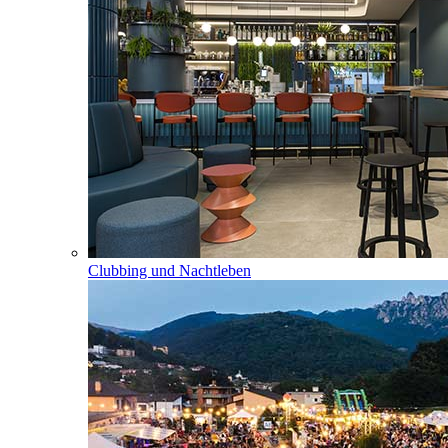
Clubbing und Nachtleben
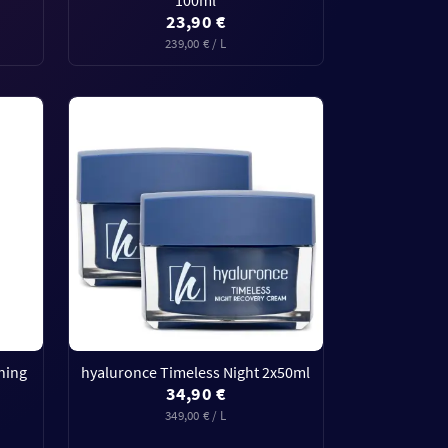
23,90 €
239,00 € / L
ning
hyaluronce Timeless Night 2x50ml
34,90 €
349,00 € / L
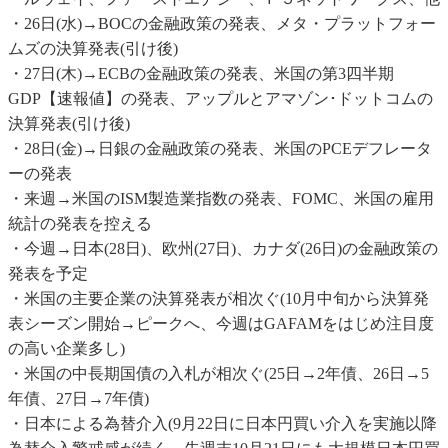
・26日(水)→BOCの金融政策の発表、メタ・プラットフォー
ムズの決算発表(引け後)
・27日(木)→ECBの金融政策の発表、米国の第3四半期
GDP【速報値】の発表、アップルとアマゾン･ドットコムの
決算発表(引け後)
・28日(金)→日銀の金融政策の発表、米国のPCEデフレータ
ーの発表
・来週→米国のISM製造業指数の発表、FOMC、米国の雇用
統計の発表を控える
・今週→日本(28日)、欧州(27日)、カナダ(26日)の金融政策の
発表を予定
・米国の主要企業の決算発表が相次ぐ(10月中旬から決算発
表シーズン開始→ピークへ、今週はGAFAMをはじめ注目度
の高い企業多し)
・米国の中長期国債の入札が相次ぐ(25日→2年債、26日→5
年債、27日→7年債)
・日本による為替介入(9月22日に日本円買い介入を実施以降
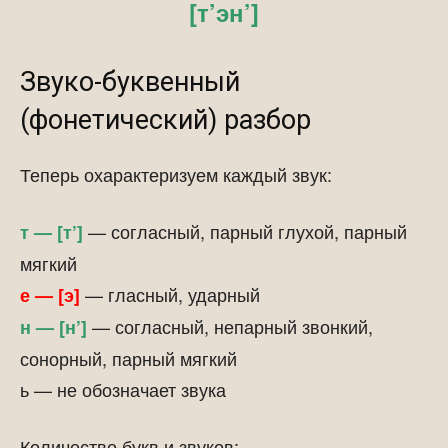
[т’эн’]
Звуко-буквенный
(фонетический) разбор
Теперь охарактеризуем каждый звук:
— согласный, парный глухой, парный
т — [т’]
мягкий
— гласный, ударный
е — [э]
— согласный, непарный звонкий,
н — [н’]
сонорный, парный мягкий
ь — не обозначает звука
Количество букв и звуков:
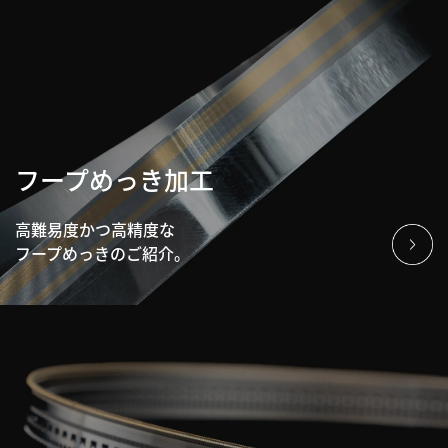
フープめっき加工
高難易度かつ高精度な
フープめっきのご紹介。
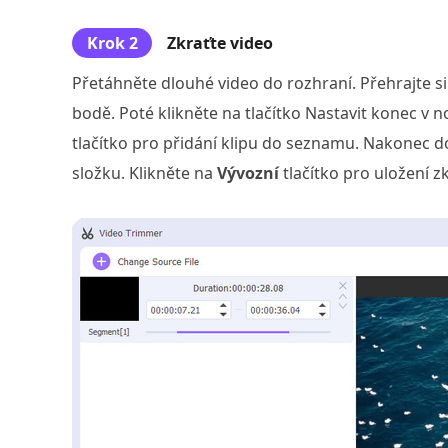
Krok 2
Zkraťte video
Přetáhněte dlouhé video do rozhraní. Přehrajte si
bodě. Poté klikněte na tlačítko Nastavit konec 
tlačítko pro přidání klipu do seznamu. Nakonec d
složku. Klikněte na
Vývozní
tlačítko pro uložení z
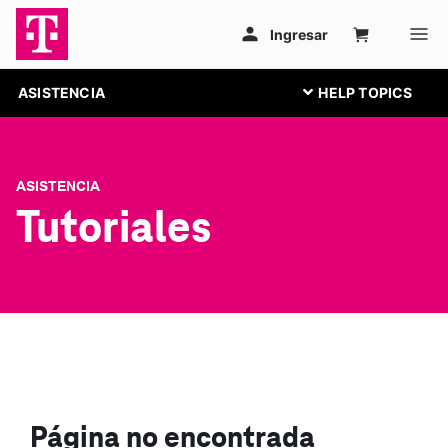
ASISTENCIA
ASISTENCIA
Tutoriales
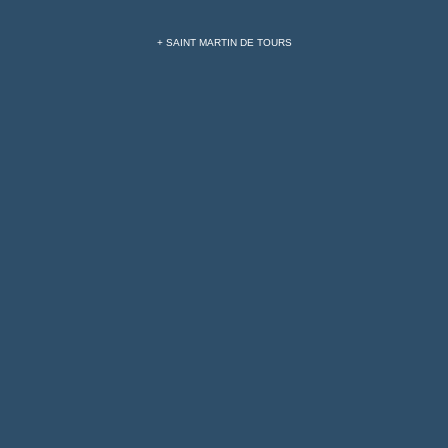
+ SAINT MARTIN DE TOURS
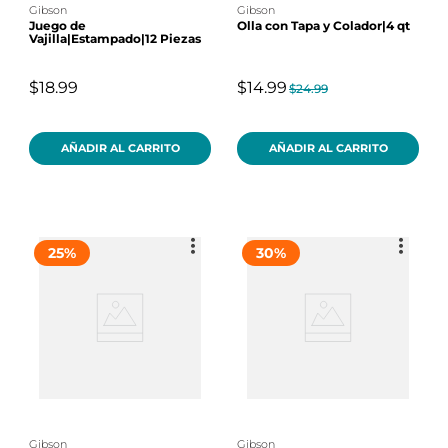
gibson
gibson
Juego de
Olla con Tapa y Colador|4 qt
Vajilla|Estampado|12 Piezas
$18.99
$14.99
$24.99
AÑADIR AL CARRITO
AÑADIR AL CARRITO
25
%
30
%
gibson
gibson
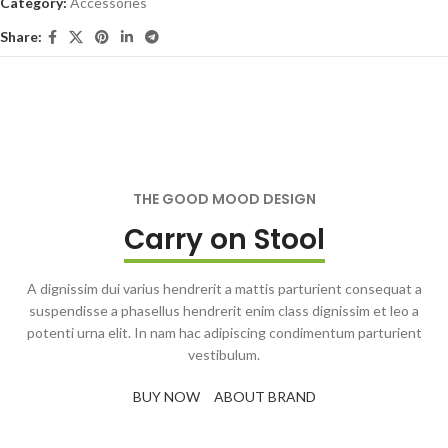
Category:
Accessories
Share:
THE GOOD MOOD DESIGN
Carry on Stool
A dignissim dui varius hendrerit a mattis parturient consequat a
suspendisse a phasellus hendrerit enim class dignissim et leo a
potenti urna elit. In nam hac adipiscing condimentum parturient
vestibulum.
BUY NOW
ABOUT BRAND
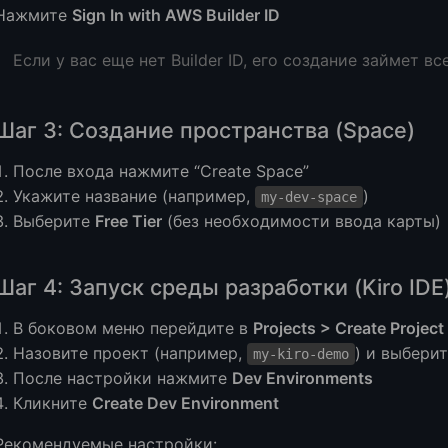
Нажмите
Sign In with AWS Builder ID
Если у вас еще нет Builder ID, его создание займет вс
Шаг 3: Создание пространства (Space)
После входа нажмите “Create Space”
Укажите название (например,
)
my-dev-space
Выберите
Free Tier
(без необходимости ввода карты)
Шаг 4: Запуск среды разработки (Kiro IDE
В боковом меню перейдите в
Projects > Create Project
Назовите проект (например,
) и выберит
my-kiro-demo
После настройки нажмите
Dev Environments
Кликните
Create Dev Environment
Рекомендуемые настройки:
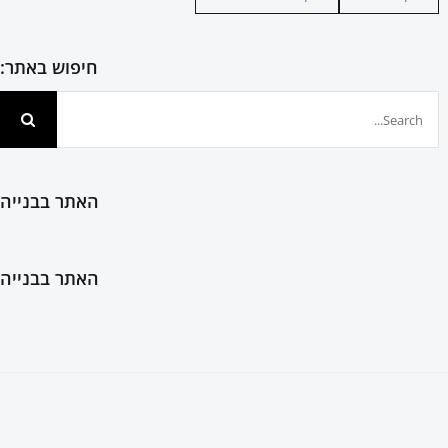
חיפוש באתר:
חיפוש...
האתר בבנייה
האתר בבנייה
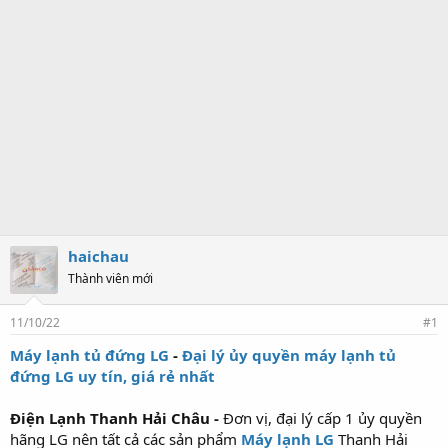
haichau
Thành viên mới
11/10/22
#1
Máy lạnh tủ đứng LG
-
Đại lý ủy quyền máy lạnh tủ
đứng LG uy tín, giá rẻ nhất
Điện Lạnh Thanh Hải Châu -
Đơn vị, đại lý cấp 1 ủy quyền
hãng LG nên tất cả các sản phẩm
Máy lạnh LG
Thanh Hải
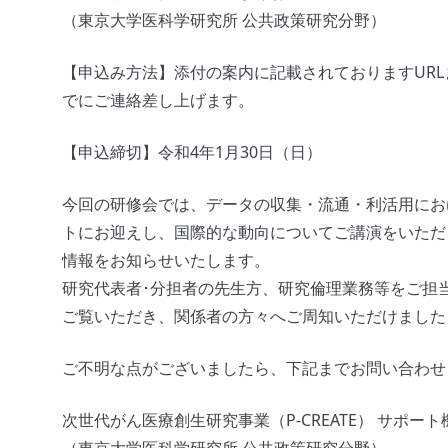
（東京大学医科学研究所 公共政策研究分野）
【申込み方法】添付の案内に記載されておりますURL
でにご連絡差し上げます。
【申込締切】令和4年1月30日（日）
今回の研修会では、データの収集・流通・利活用にお
トにお迎えし、国際的な動向についてご講演をいただき
情報をお知らせいたします。
研究代表者･分担者の先生方、研究倫理業務等をご担
ご覧いただき、関係者の方々へご周知いただけました
ご不明な点がございましたら、下記までお問い合わせ
次世代がん医療創生研究事業（P-CREATE） サポー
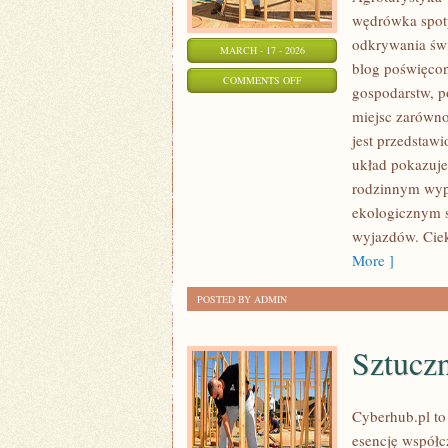
wędrówka spotyk
odkrywania świ
MARCH - 17 - 2026
blog poświęco
ON
COMMENTS OFF
gospodarstw, p
AGROTURYSTYKA
miejsc zarówno
Z
jest przedstawi
DOSTĘPEM
układ pokazuje
DO
rodzinnym wypo
JEZIORA
ekologicznym s
LUB
wyjazdów. Ciek
RZEKI
More ]
POSTED BY ADMIN
Sztuczn
Cyberhub.pl to
esencję współc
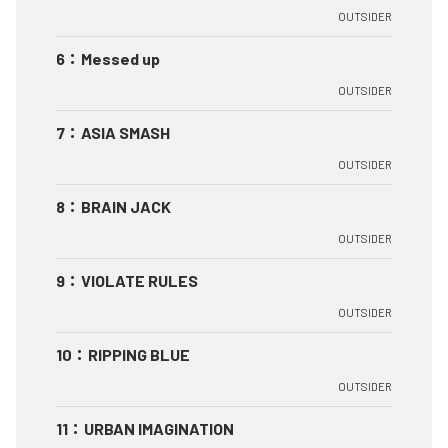
OUTSIDER
6
：
Messed up
OUTSIDER
7
：
ASIA SMASH
OUTSIDER
8
：
BRAIN JACK
OUTSIDER
9
：
VIOLATE RULES
OUTSIDER
10
：
RIPPING BLUE
OUTSIDER
11
：
URBAN IMAGINATION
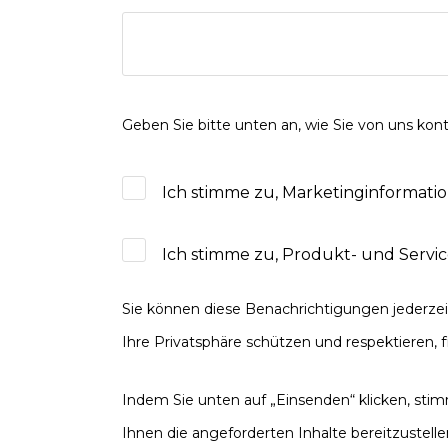
Geben Sie bitte unten an, wie Sie von uns ko
Ich stimme zu, Marketinginformatio
Ich stimme zu, Produkt- und Servic
Sie können diese Benachrichtigungen jederzei
Ihre Privatsphäre schützen und respektieren, f
Indem Sie unten auf „Einsenden“ klicken, st
Ihnen die angeforderten Inhalte bereitzustelle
---
About this task –
Could you return all the entries exactly as they appear, minus the pictures?

Result –
Clubbing und Nachtleben
23,90 €
239,00 € / L
ning
hyaluronce Timeless Night 2x50ml
34,90 €
349,00 € / L
・26日(水)→BOCの金融政策の発表、メタ・プラットフォー
ムズの決算発表(引け後)
・27日(木)→ECBの金融政策の発表、米国の第3四半期
GDP【速報値】の発表、アップルとアマゾン･ドットコムの
決算発表(引け後)
・28日(金)→日銀の金融政策の発表、米国のPCEデフレータ
ーの発表
・来週→米国のISM製造業指数の発表、FOMC、米国の雇用
統計の発表を控える
・今週→日本(28日)、欧州(27日)、カナダ(26日)の金融政策の
発表を予定
・米国の主要企業の決算発表が相次ぐ(10月中旬から決算発
表シーズン開始→ピークへ、今週はGAFAMをはじめ注目度
の高い企業多し)
・米国の中長期国債の入札が相次ぐ(25日→2年債、26日→5
年債、27日→7年債)
・日本による為替介入(9月22日に日本円買い介入を実施以降
[т’эн’]
Звуко-буквенный
(фонетический) разбор
Теперь охарактеризуем каждый звук:
— согласный, парный глухой, парный
т — [т’]
мягкий
— гласный, ударный
е — [э]
— согласный, непарный звонкий,
н — [н’]
сонорный, парный мягкий
ь — не обозначает звука
Количество букв и звуков:
フープめっき加工
高難易度かつ高精度な
フープめっきのご紹介。
Krok 2
Zkraťte video
Přetáhněte dlouhé video do rozhraní. Přehrajte si
bodě. Poté klikněte na tlačítko Nastavit konec 
tlačítko pro přidání klipu do seznamu. Nakonec d
složku. Klikněte na
Vývozní
tlačítko pro uložení z
ASISTENCIA
ASISTENCIA
Tutoriales
+ SAINT MARTIN DE TOURS
gibson
gibson
Juego de
Olla con Tapa y Colador|4 qt
Vajilla|Estampado|12 Piezas
$18.99
$14.99
$24.99
AÑADIR AL CARRITO
AÑADIR AL CARRITO
25
%
30
%
gibson
gibson
Category:
Accessories
Share:
THE GOOD MOOD DESIGN
Carry on Stool
A dignissim dui varius hendrerit a mattis parturient consequat a
suspendisse a phasellus hendrerit enim class dignissim et leo a
potenti urna elit. In nam hac adipiscing condimentum parturient
vestibulum.
BUY NOW
ABOUT BRAND
Нажмите
Sign In with AWS Builder ID
Если у вас еще нет Builder ID, его создание займет вс
Шаг 3: Создание пространства (Space)
После входа нажмите “Create Space”
Укажите название (например,
)
my-dev-space
Выберите
Free Tier
(без необходимости ввода карты)
Шаг 4: Запуск среды разработки (Kiro IDE
В боковом меню перейдите в
Projects > Create Project
Назовите проект (например,
) и выберит
my-kiro-demo
После настройки нажмите
Dev Environments
Кликните
Create Dev Environment
Рекомендуемые настройки:
חיפוש באתר:
חיפוש...
האתר בבנייה
האתר בבנייה
haichau
Thành viên mới
11/10/22
#1
Máy lạnh tủ đứng LG
-
Đại lý ủy quyền máy lạnh tủ
đứng LG uy tín, giá rẻ nhất
Điện Lạnh Thanh Hải Châu -
Đơn vị, đại lý cấp 1 ủy quyền
hãng LG nên tất cả các sản phẩm
Máy lạnh LG
Thanh Hải
（東京大学医科学研究所 公共政策研究分野）
【申込み方法】添付の案内に記載されておりますURL
でにご連絡差し上げます。
【申込締切】令和4年1月30日（日）
今回の研修会では、データの収集・流通・利活用にお
トにお迎えし、国際的な動向についてご講演をいただき
情報をお知らせいたします。
研究代表者･分担者の先生方、研究倫理業務等をご担
ご覧いただき、関係者の方々へご周知いただけました
ご不明な点がございましたら、下記までお問い合わせ
次世代がん医療創生研究事業（P-CREATE） サポー
wędrówka spotyk
odkrywania świ
MARCH - 17 - 2026
blog poświęco
ON
COMMENTS OFF
gospodarstw, p
AGROTURYSTYKA
miejsc zarówno
Z
jest przedstawi
DOSTĘPEM
układ pokazuje
DO
rodzinnym wypo
JEZIORA
ekologicznym s
LUB
wyjazdów. Ciek
RZEKI
More ]
POSTED BY ADMIN
Sztuczn
Cyberhub.pl to
esencję współc
OUTSIDER
6
：
Messed up
OUTSIDER
7
：
ASIA SMASH
OUTSIDER
8
：
BRAIN JACK
OUTSIDER
9
：
VIOLATE RULES
OUTSIDER
10
：
RIPPING BLUE
OUTSIDER
11
：
URBAN IMAGINATION
Geben Sie bitte unten an, wie Sie von uns ko
Ich stimme zu, Marketinginformatio
Ich stimme zu, Produkt- und Servic
Sie können diese Benachrichtigungen jederzei
Ihre Privatsphäre schützen und respektieren, f
Indem Sie unten auf „Einsenden“ klicken, st
Ihnen die angeforderten Inhalte bereitzustelle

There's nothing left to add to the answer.